> **Task statement**:
Tally the lines of the entries in which the string "Convertisseur" occurs, and say only how many.

> **Supplied records**:
· · ·
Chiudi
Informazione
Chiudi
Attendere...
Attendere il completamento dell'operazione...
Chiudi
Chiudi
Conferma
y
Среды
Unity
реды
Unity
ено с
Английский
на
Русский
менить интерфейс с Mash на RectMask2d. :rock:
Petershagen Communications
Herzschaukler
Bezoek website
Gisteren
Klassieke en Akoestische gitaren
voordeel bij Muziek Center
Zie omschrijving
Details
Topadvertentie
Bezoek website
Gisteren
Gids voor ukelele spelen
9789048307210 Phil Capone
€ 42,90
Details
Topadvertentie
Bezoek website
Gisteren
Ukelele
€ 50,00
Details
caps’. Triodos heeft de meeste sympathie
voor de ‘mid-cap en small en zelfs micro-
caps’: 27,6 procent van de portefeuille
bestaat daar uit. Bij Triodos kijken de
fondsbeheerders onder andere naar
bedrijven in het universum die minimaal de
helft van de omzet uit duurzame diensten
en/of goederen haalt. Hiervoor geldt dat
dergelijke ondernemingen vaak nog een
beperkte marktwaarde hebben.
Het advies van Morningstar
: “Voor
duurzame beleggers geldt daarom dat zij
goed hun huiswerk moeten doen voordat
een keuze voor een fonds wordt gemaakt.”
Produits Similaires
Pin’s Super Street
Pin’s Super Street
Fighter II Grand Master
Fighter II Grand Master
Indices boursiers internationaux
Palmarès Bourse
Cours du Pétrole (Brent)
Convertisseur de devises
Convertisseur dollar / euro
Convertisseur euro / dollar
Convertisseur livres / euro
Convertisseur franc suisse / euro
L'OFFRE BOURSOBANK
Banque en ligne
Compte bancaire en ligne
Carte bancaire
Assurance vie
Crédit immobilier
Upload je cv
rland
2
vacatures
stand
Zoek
· · ·
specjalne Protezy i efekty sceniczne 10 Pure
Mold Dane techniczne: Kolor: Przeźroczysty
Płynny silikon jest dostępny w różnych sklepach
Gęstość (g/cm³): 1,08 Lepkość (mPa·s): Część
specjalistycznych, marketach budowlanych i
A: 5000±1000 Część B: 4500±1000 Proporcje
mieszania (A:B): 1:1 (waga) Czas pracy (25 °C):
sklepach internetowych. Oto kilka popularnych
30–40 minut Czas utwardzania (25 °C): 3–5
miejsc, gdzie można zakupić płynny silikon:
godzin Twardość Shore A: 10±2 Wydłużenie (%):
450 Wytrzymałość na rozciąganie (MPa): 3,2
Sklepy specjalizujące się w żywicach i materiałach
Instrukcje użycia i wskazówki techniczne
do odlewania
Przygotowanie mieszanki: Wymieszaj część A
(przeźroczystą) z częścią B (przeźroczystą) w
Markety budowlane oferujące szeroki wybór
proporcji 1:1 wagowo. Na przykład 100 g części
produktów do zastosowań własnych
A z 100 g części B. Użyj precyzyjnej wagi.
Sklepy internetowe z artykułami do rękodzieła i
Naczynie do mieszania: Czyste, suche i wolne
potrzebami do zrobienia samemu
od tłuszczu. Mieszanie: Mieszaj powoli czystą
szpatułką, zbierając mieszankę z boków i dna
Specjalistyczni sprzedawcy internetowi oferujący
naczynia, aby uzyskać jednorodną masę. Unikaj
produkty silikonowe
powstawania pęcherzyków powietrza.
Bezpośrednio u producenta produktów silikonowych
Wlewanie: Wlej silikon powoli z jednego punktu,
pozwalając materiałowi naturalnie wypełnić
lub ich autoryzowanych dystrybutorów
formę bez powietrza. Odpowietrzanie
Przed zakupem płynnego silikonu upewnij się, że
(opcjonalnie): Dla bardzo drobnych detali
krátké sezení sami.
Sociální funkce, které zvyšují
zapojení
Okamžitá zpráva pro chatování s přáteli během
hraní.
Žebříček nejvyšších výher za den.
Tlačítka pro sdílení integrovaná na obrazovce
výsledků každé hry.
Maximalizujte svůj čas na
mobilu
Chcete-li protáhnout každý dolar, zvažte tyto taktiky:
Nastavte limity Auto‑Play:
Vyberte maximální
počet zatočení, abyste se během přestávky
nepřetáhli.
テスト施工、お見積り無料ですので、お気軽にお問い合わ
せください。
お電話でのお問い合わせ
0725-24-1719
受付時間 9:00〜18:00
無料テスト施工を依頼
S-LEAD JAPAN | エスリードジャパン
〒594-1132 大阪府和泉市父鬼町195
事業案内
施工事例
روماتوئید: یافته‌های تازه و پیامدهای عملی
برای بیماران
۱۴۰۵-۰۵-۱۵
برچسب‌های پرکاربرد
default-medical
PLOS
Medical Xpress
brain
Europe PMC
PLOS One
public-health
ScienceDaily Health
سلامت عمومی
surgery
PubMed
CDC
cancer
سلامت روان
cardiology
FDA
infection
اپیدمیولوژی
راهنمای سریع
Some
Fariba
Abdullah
· · ·
> **Exercise result**:
5